Corporations can deduct dividends received deductions. Essentially, every time a dividend is paid to a corporate shareholder, they are taxed at 21%. To mitigate this, they are allowed to take a portion of the dividend received to deduct from taxible income. The amount to be deducted is based on what percentage the stock is owned. Most corporations can deduct 50% because most corporations own less than 20% of the corporation paying the dividend.
Corporations can deduct the net operating loss in future years when they have an income. The current limitation though is that you can carry forward any total forward indefinitely, but can only take 80% of income before the net operating loss.
Corporations can deduct expenses from compensating executives. However, this is limited to publicly traded firms and can only deduct to 1 million dollars for each of the top five executive officers. Compensation can include: salaries, bonuses, incentive compensation, taxable benefits.
A corporation can deduct the expenses required to organize the corporation. These include legal fees, accounting services, incorporation costs. A corporation can deduct the first $5,000 immediately (up to 50,000). The rest is ammoratized over the next 180 months (15 years).
Start up expenditures are treated the same way as organizational costs. The difference is that the costs are incurred after the organization exists.
Tax Formula Revisited
Gross Income – Operating Expenses – Charitable Contributions – Dividends received deduction – Capital Loss Carryback = Taxable Income
Related Corporations
If two subsidiaries, their income combines and there is a higher limit to the deductions.
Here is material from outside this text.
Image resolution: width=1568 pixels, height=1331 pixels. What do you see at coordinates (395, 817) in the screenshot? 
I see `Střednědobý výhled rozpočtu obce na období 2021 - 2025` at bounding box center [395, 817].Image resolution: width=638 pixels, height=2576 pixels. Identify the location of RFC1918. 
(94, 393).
If so desired, parent-subsidiary affiliated group may choose to file a consolidated return. To do so, there is a requirement of 80% ownership in all subsidiaries, a single return is filed, losses offsets income, and inter-company transactions are limited.
Filing requirements
File form 1120 due April 15th (same as individuals). If corporations don’t pay dividends, they are required to pay an accumulated earnings tax.
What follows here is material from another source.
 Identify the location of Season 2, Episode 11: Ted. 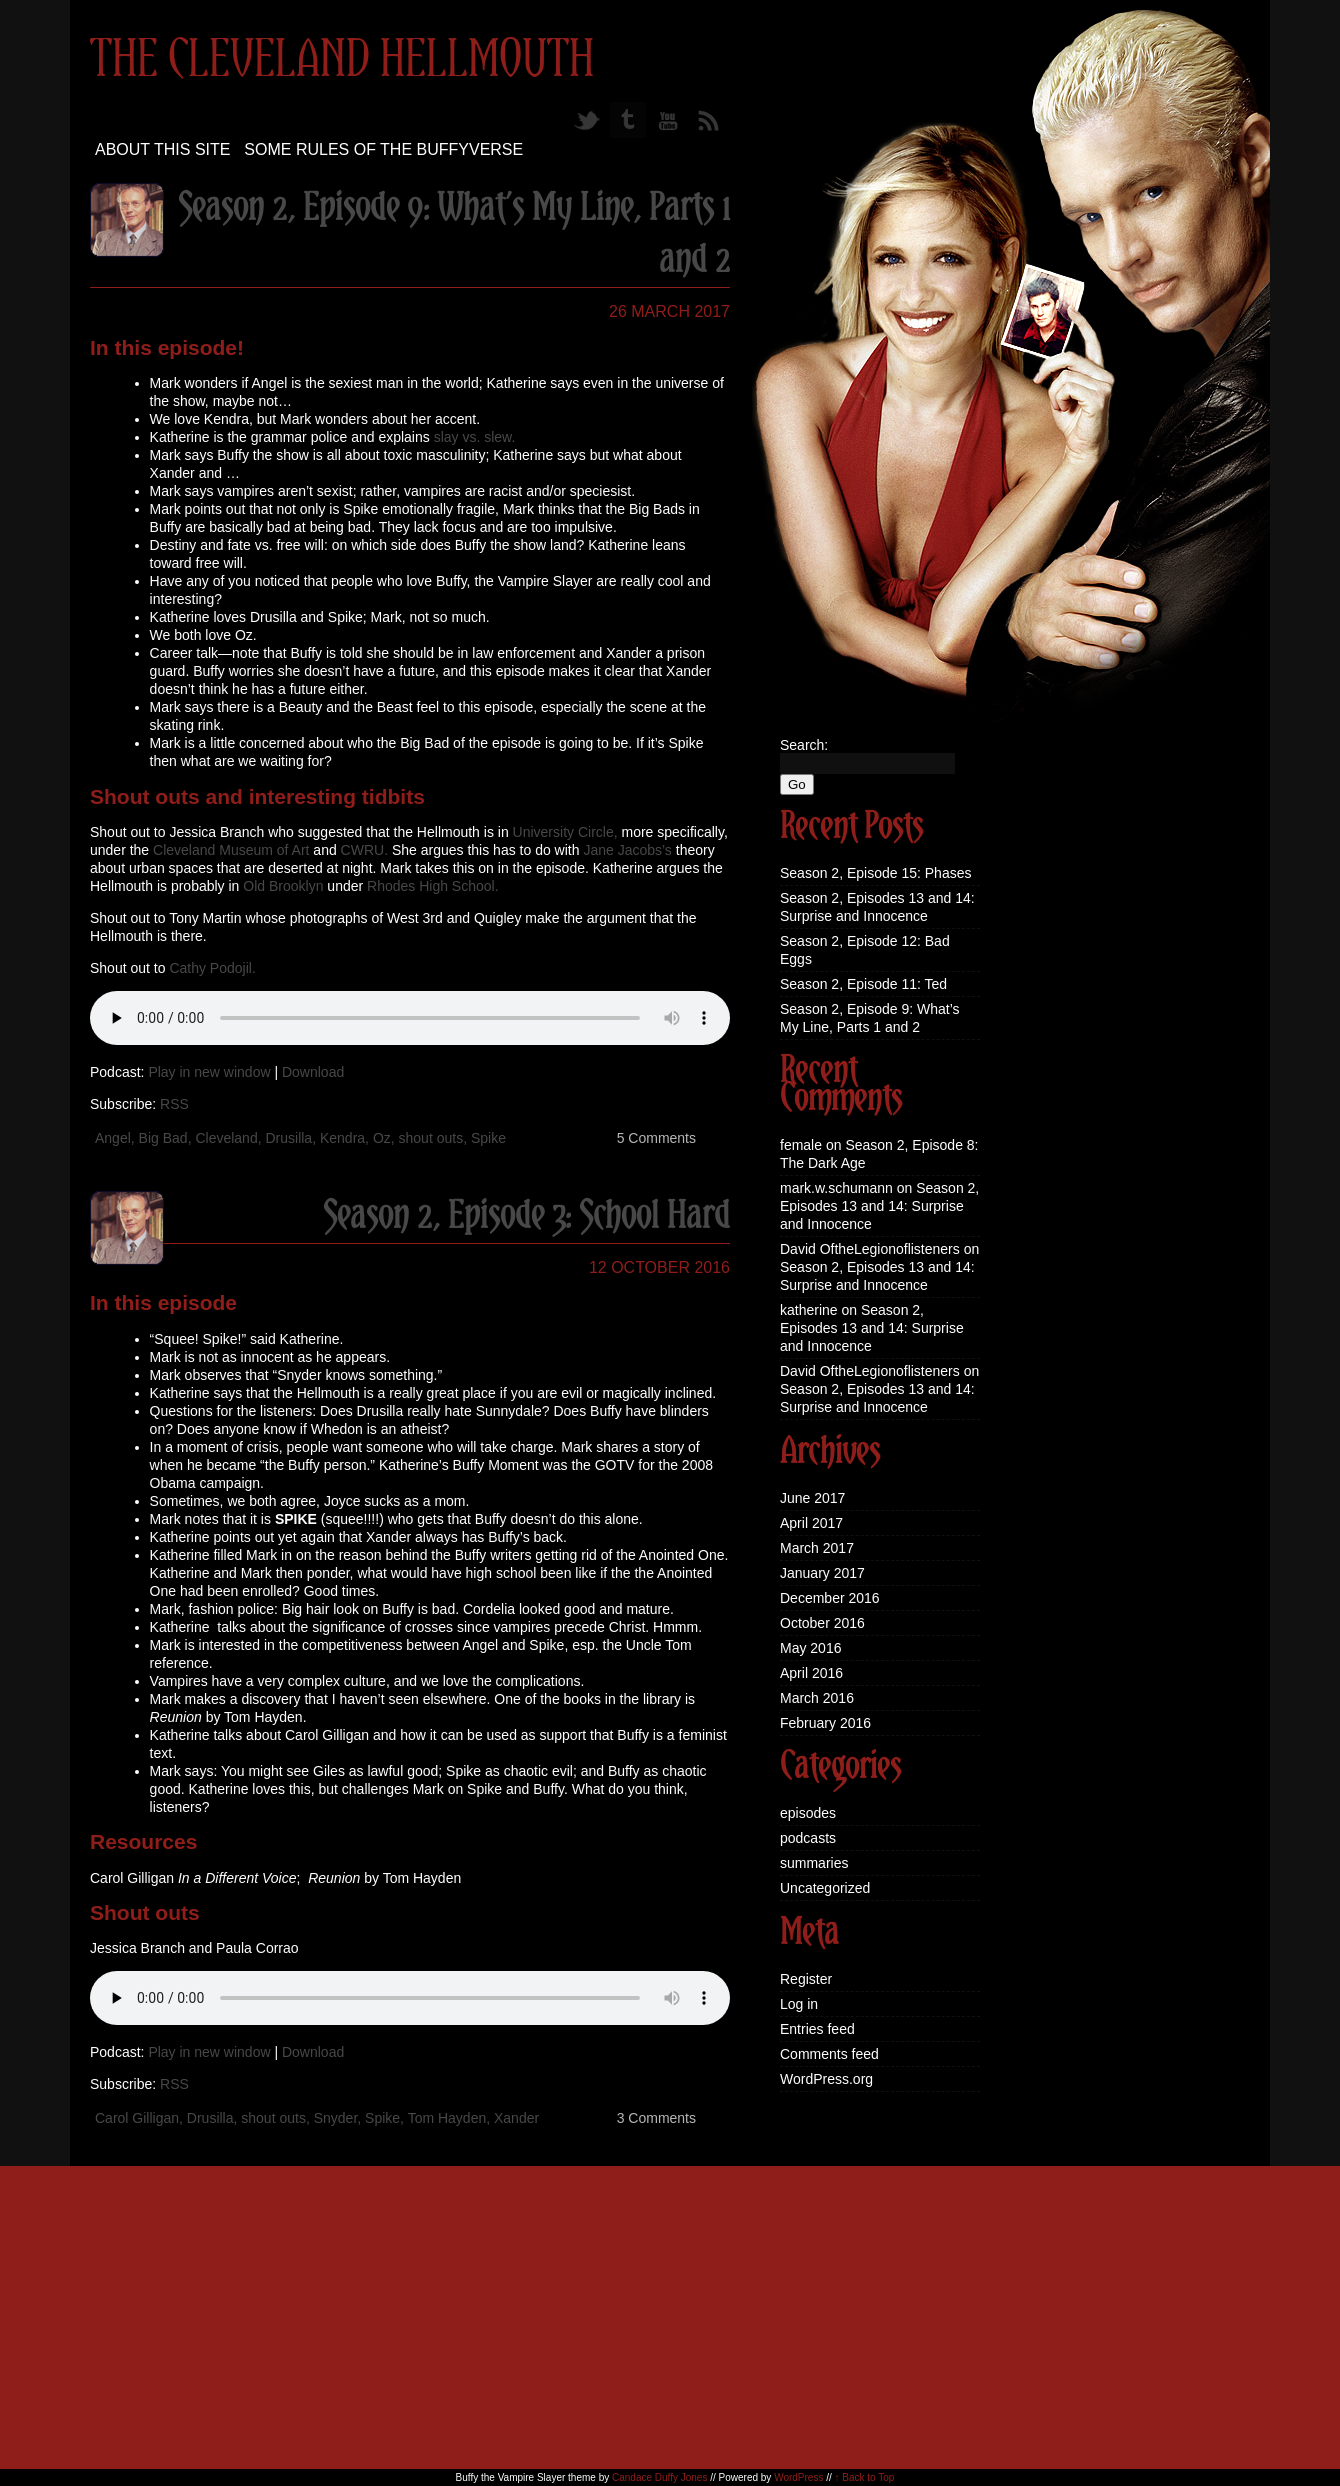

Differences between Tax Returns and Book Income
There is a distinction between net income and taxable income because net income removes taxes to get to the number.
Additionally, there are temporary and permanent differences. Temporary differences means that there are some items that would appear on each document, but not at the same time (e.g., depreciation). Permanent differences are items that never appear on both documents (e.g., fines and dividends received deduction).
Deferred taxes refer to the taxes owed during different years. That is, the tax expense may be different from teh taxes paid. Any differences between tax income and book income need to be listed on the Schedule M1 or M3 on the corporate tax returns.